Repeat every entry word for word; omit all pictures.
*** Opening MATERIAL FOR THIS EXERCISE ***
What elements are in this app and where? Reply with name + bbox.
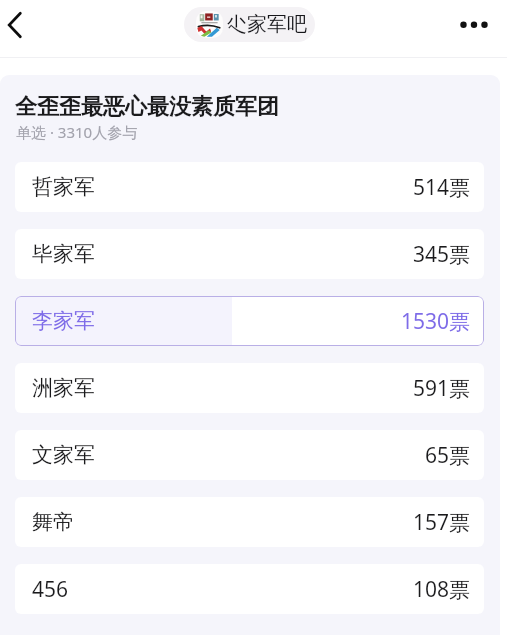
button[interactable]: More options xyxy=(448,4,498,46)
button[interactable]: 毕家军 xyxy=(15,229,484,279)
staticText: 洲家军 xyxy=(32,375,95,401)
staticText: 全歪歪最恶心最没素质军团 xyxy=(15,93,279,121)
staticText: 157票 xyxy=(413,508,471,537)
button[interactable]: 洲家军 xyxy=(15,363,484,413)
staticText: 345票 xyxy=(413,240,471,269)
staticText: 456 xyxy=(32,575,69,604)
button[interactable]: 456 xyxy=(15,564,484,614)
staticText: 1530票 xyxy=(401,307,471,336)
button[interactable]: 哲家军 xyxy=(15,162,484,212)
staticText: 591票 xyxy=(413,374,471,403)
staticText: 514票 xyxy=(413,173,471,202)
button[interactable]: 舞帝 xyxy=(15,497,484,547)
button[interactable]: 尐家军吧 xyxy=(184,7,315,42)
staticText: 哲家军 xyxy=(32,174,95,200)
staticText: 65票 xyxy=(425,441,471,470)
staticText: 108票 xyxy=(413,575,471,604)
staticText: 文家军 xyxy=(32,442,95,468)
staticText: 毕家军 xyxy=(32,241,95,267)
staticText: 尐家军吧 xyxy=(227,12,307,37)
button[interactable]: 李家军 xyxy=(15,296,484,346)
staticText: 单选 · 3310人参与 xyxy=(16,122,138,142)
staticText: 舞帝 xyxy=(32,509,74,535)
staticText: 李家军 xyxy=(32,308,95,334)
button[interactable]: 文家军 xyxy=(15,430,484,480)
button[interactable]: Back xyxy=(0,0,30,50)
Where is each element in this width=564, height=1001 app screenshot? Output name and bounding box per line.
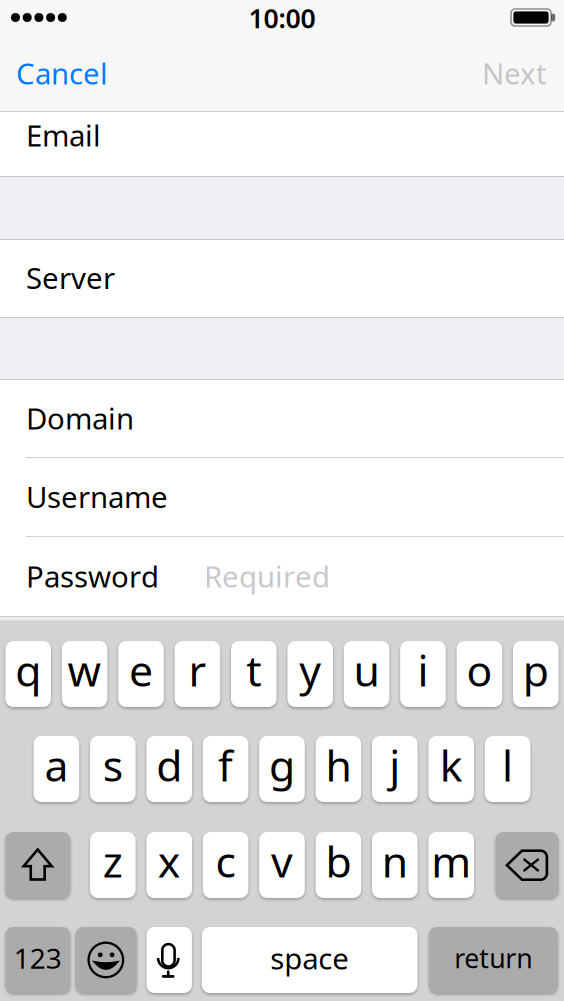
button[interactable]: p bbox=[513, 641, 559, 709]
button[interactable]: d bbox=[146, 736, 192, 804]
button[interactable]: f bbox=[203, 736, 248, 804]
button[interactable]: q bbox=[5, 641, 51, 709]
button[interactable]: n bbox=[372, 832, 418, 900]
staticText: k bbox=[440, 737, 463, 793]
button[interactable]: o bbox=[457, 641, 502, 709]
button[interactable]: l bbox=[485, 736, 530, 804]
button[interactable]: z bbox=[90, 832, 136, 900]
staticText: n bbox=[382, 833, 408, 889]
button[interactable]: Emoji bbox=[76, 927, 137, 995]
button[interactable]: v bbox=[259, 832, 305, 900]
button[interactable]: g bbox=[259, 736, 305, 804]
button[interactable]: Domain bbox=[0, 380, 564, 458]
staticText: q bbox=[15, 642, 41, 698]
button[interactable]: Email bbox=[0, 96, 564, 176]
staticText: h bbox=[325, 737, 351, 793]
staticText: b bbox=[325, 833, 351, 889]
button[interactable]: y bbox=[287, 641, 333, 709]
staticText: Next bbox=[482, 54, 547, 92]
staticText: i bbox=[418, 642, 428, 698]
staticText: x bbox=[158, 833, 181, 889]
button[interactable]: Cancel bbox=[0, 40, 160, 88]
button[interactable]: Server bbox=[0, 240, 564, 317]
button[interactable]: i bbox=[400, 641, 446, 709]
staticText: t bbox=[246, 642, 261, 698]
button[interactable]: 123 bbox=[5, 927, 70, 995]
button[interactable]: m bbox=[428, 832, 474, 900]
button[interactable]: Username bbox=[0, 458, 564, 537]
button[interactable]: s bbox=[90, 736, 136, 804]
staticText: u bbox=[354, 642, 380, 698]
staticText: f bbox=[218, 737, 233, 793]
button[interactable]: t bbox=[231, 641, 277, 709]
button[interactable]: b bbox=[316, 832, 361, 900]
button[interactable]: c bbox=[203, 832, 248, 900]
button[interactable]: k bbox=[428, 736, 474, 804]
button[interactable]: space bbox=[202, 927, 418, 995]
staticText: l bbox=[502, 737, 513, 793]
staticText: Server bbox=[26, 258, 115, 297]
staticText: space bbox=[270, 938, 349, 978]
staticText: 123 bbox=[14, 939, 62, 977]
button[interactable]: h bbox=[316, 736, 361, 804]
staticText: Required bbox=[204, 556, 330, 596]
button[interactable]: r bbox=[175, 641, 220, 709]
staticText: o bbox=[466, 642, 492, 698]
button[interactable]: u bbox=[344, 641, 389, 709]
button[interactable]: e bbox=[118, 641, 164, 709]
staticText: Cancel bbox=[16, 54, 108, 92]
button[interactable]: Password bbox=[0, 537, 564, 617]
staticText: r bbox=[188, 642, 206, 698]
button[interactable]: Delete bbox=[496, 832, 558, 900]
staticText: e bbox=[129, 642, 153, 698]
staticText: d bbox=[156, 737, 182, 793]
button[interactable]: w bbox=[62, 641, 107, 709]
staticText: z bbox=[103, 833, 123, 889]
staticText: s bbox=[103, 737, 123, 793]
staticText: v bbox=[271, 833, 293, 889]
button[interactable]: a bbox=[34, 736, 79, 804]
button[interactable]: j bbox=[372, 736, 418, 804]
button[interactable]: Next bbox=[0, 40, 149, 88]
staticText: Password bbox=[26, 556, 159, 596]
staticText: c bbox=[216, 833, 236, 889]
staticText: 10:00 bbox=[248, 0, 316, 36]
staticText: return bbox=[454, 940, 532, 976]
staticText: g bbox=[269, 737, 295, 793]
staticText: a bbox=[44, 737, 68, 793]
staticText: Email bbox=[26, 116, 101, 154]
staticText: j bbox=[389, 737, 400, 793]
staticText: Domain bbox=[26, 398, 134, 438]
button[interactable]: return bbox=[429, 927, 558, 995]
staticText: m bbox=[431, 833, 471, 889]
staticText: p bbox=[523, 642, 549, 698]
button[interactable]: Shift bbox=[5, 832, 70, 900]
staticText: w bbox=[68, 642, 102, 698]
staticText: y bbox=[299, 642, 321, 698]
button[interactable]: Dictation bbox=[146, 927, 192, 995]
button[interactable]: x bbox=[146, 832, 192, 900]
staticText: Username bbox=[26, 477, 168, 516]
*** Closing MATERIAL FOR THIS EXERCISE ***
* WORKED SOLUTION *
What elements are in this app and where? Reply with name + bbox.
button[interactable]: More options xyxy=(448,4,498,46)
button[interactable]: 毕家军 xyxy=(15,229,484,279)
staticText: 洲家军 xyxy=(32,375,95,401)
staticText: 全歪歪最恶心最没素质军团 xyxy=(15,93,279,121)
staticText: 157票 xyxy=(413,508,471,537)
button[interactable]: 洲家军 xyxy=(15,363,484,413)
staticText: 345票 xyxy=(413,240,471,269)
staticText: 456 xyxy=(32,575,69,604)
button[interactable]: 456 xyxy=(15,564,484,614)
staticText: 1530票 xyxy=(401,307,471,336)
button[interactable]: 哲家军 xyxy=(15,162,484,212)
staticText: 591票 xyxy=(413,374,471,403)
staticText: 514票 xyxy=(413,173,471,202)
button[interactable]: 舞帝 xyxy=(15,497,484,547)
button[interactable]: 尐家军吧 xyxy=(184,7,315,42)
staticText: 哲家军 xyxy=(32,174,95,200)
staticText: 65票 xyxy=(425,441,471,470)
staticText: 108票 xyxy=(413,575,471,604)
staticText: 文家军 xyxy=(32,442,95,468)
staticText: 毕家军 xyxy=(32,241,95,267)
staticText: 尐家军吧 xyxy=(227,12,307,37)
button[interactable]: 李家军 xyxy=(15,296,484,346)
staticText: 单选 · 3310人参与 xyxy=(16,122,138,142)
staticText: 舞帝 xyxy=(32,509,74,535)
staticText: 李家军 xyxy=(32,308,95,334)
button[interactable]: 文家军 xyxy=(15,430,484,480)
button[interactable]: Back xyxy=(0,0,30,50)
Where is each element in this width=564, height=1001 app screenshot? Output name and bounding box per line.
button[interactable]: p bbox=[513, 641, 559, 709]
button[interactable]: d bbox=[146, 736, 192, 804]
button[interactable]: f bbox=[203, 736, 248, 804]
button[interactable]: q bbox=[5, 641, 51, 709]
button[interactable]: n bbox=[372, 832, 418, 900]
staticText: k bbox=[440, 737, 463, 793]
button[interactable]: o bbox=[457, 641, 502, 709]
button[interactable]: l bbox=[485, 736, 530, 804]
button[interactable]: z bbox=[90, 832, 136, 900]
staticText: n bbox=[382, 833, 408, 889]
button[interactable]: Emoji bbox=[76, 927, 137, 995]
button[interactable]: v bbox=[259, 832, 305, 900]
button[interactable]: g bbox=[259, 736, 305, 804]
button[interactable]: Domain bbox=[0, 380, 564, 458]
staticText: q bbox=[15, 642, 41, 698]
button[interactable]: Email bbox=[0, 96, 564, 176]
staticText: h bbox=[325, 737, 351, 793]
staticText: b bbox=[325, 833, 351, 889]
button[interactable]: y bbox=[287, 641, 333, 709]
staticText: Next bbox=[482, 54, 547, 92]
staticText: i bbox=[418, 642, 428, 698]
staticText: x bbox=[158, 833, 181, 889]
button[interactable]: Cancel bbox=[0, 40, 160, 88]
button[interactable]: Server bbox=[0, 240, 564, 317]
button[interactable]: i bbox=[400, 641, 446, 709]
staticText: t bbox=[246, 642, 261, 698]
button[interactable]: 123 bbox=[5, 927, 70, 995]
button[interactable]: m bbox=[428, 832, 474, 900]
button[interactable]: Username bbox=[0, 458, 564, 537]
button[interactable]: s bbox=[90, 736, 136, 804]
staticText: u bbox=[354, 642, 380, 698]
staticText: f bbox=[218, 737, 233, 793]
button[interactable]: t bbox=[231, 641, 277, 709]
button[interactable]: b bbox=[316, 832, 361, 900]
button[interactable]: c bbox=[203, 832, 248, 900]
button[interactable]: k bbox=[428, 736, 474, 804]
button[interactable]: space bbox=[202, 927, 418, 995]
staticText: l bbox=[502, 737, 513, 793]
staticText: Server bbox=[26, 258, 115, 297]
staticText: space bbox=[270, 938, 349, 978]
staticText: 123 bbox=[14, 939, 62, 977]
button[interactable]: h bbox=[316, 736, 361, 804]
staticText: Required bbox=[204, 556, 330, 596]
button[interactable]: r bbox=[175, 641, 220, 709]
staticText: o bbox=[466, 642, 492, 698]
button[interactable]: u bbox=[344, 641, 389, 709]
button[interactable]: e bbox=[118, 641, 164, 709]
staticText: Cancel bbox=[16, 54, 108, 92]
button[interactable]: Password bbox=[0, 537, 564, 617]
staticText: r bbox=[188, 642, 206, 698]
button[interactable]: Delete bbox=[496, 832, 558, 900]
staticText: e bbox=[129, 642, 153, 698]
staticText: d bbox=[156, 737, 182, 793]
button[interactable]: w bbox=[62, 641, 107, 709]
staticText: z bbox=[103, 833, 123, 889]
staticText: s bbox=[103, 737, 123, 793]
staticText: v bbox=[271, 833, 293, 889]
button[interactable]: a bbox=[34, 736, 79, 804]
button[interactable]: j bbox=[372, 736, 418, 804]
button[interactable]: Next bbox=[0, 40, 149, 88]
staticText: Password bbox=[26, 556, 159, 596]
staticText: c bbox=[216, 833, 236, 889]
staticText: 10:00 bbox=[248, 0, 316, 36]
staticText: return bbox=[454, 940, 532, 976]
staticText: g bbox=[269, 737, 295, 793]
staticText: a bbox=[44, 737, 68, 793]
staticText: Email bbox=[26, 116, 101, 154]
staticText: j bbox=[389, 737, 400, 793]
staticText: Domain bbox=[26, 398, 134, 438]
button[interactable]: return bbox=[429, 927, 558, 995]
staticText: m bbox=[431, 833, 471, 889]
staticText: p bbox=[523, 642, 549, 698]
button[interactable]: Shift bbox=[5, 832, 70, 900]
staticText: w bbox=[68, 642, 102, 698]
staticText: y bbox=[299, 642, 321, 698]
button[interactable]: Dictation bbox=[146, 927, 192, 995]
button[interactable]: x bbox=[146, 832, 192, 900]
staticText: Username bbox=[26, 477, 168, 516]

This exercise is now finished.